= Uri ben Simeon =

Swiss writer

Uri ben Simeon (אורי בן שמעון) was a 16th-century Jewish scholar, born in Biel and later active in Safed. He is primarily known for his work Yiḥus ha-Avot ('Lineage of the Patriarchs'), which documents burial sites of biblical and rabbinic figures.

==Yiḥus ha-Avot==
Uri ben Simeon made an abstract of a manuscript dated 1537 that catalogued locations said to contain the tombs of the Patriarchs, Prophets, Amoraim, and Tannaim. He supplemented this material with descriptions gathered during his extensive travels and included illustrations of the various sites. The work was first published as Yiḥus ha-Avot ('Lineage of the Patriarchs') in Venice in 1659, with a second edition appearing in 1699.

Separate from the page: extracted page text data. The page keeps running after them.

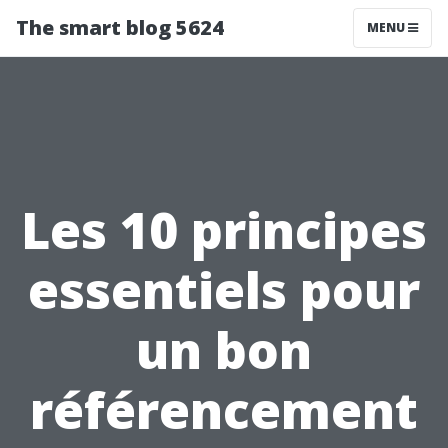
The smart blog 5624
MENU
Les 10 principes
essentiels pour
un bon
référencement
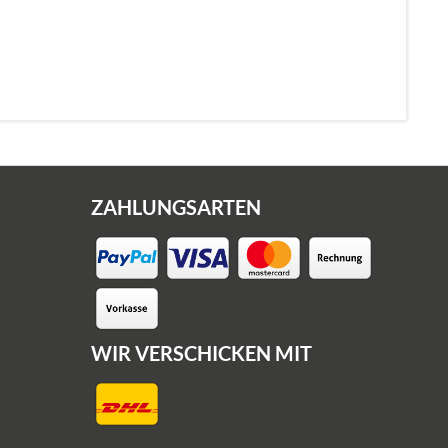
ZAHLUNGSARTEN
WIR VERSCHICKEN MIT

Appended to Yiḥus ha-Avot was a description of a calendar that he compiled in 1575. The entire work was translated into Latin by Johann Heinrich Hottinger under the title Cippi Hebraici, Genealogia Patriarcharum (Heidelberg, 1659; 2nd ed. 1662). Later, Eliakim Carmoly produced a French translation, Jichus ha-Abot, ou Tombeaux des Patriarches, published in his Itinéraires de la Terre Sainte (Halikot Erets Yisrael), which included a preface and twenty-seven illustrations reproduced from the first Venetian edition. An anonymous translation into Yiddish was also issued under the same title in Vilna in 1853.

==Calendar==
Uri ben Simeon also authored a separate forty-year calendar (luaḥ), first printed in Venice in 1575. This calendar was translated into Latin by Jacob Christmann of Heidelberg and published there in 1594.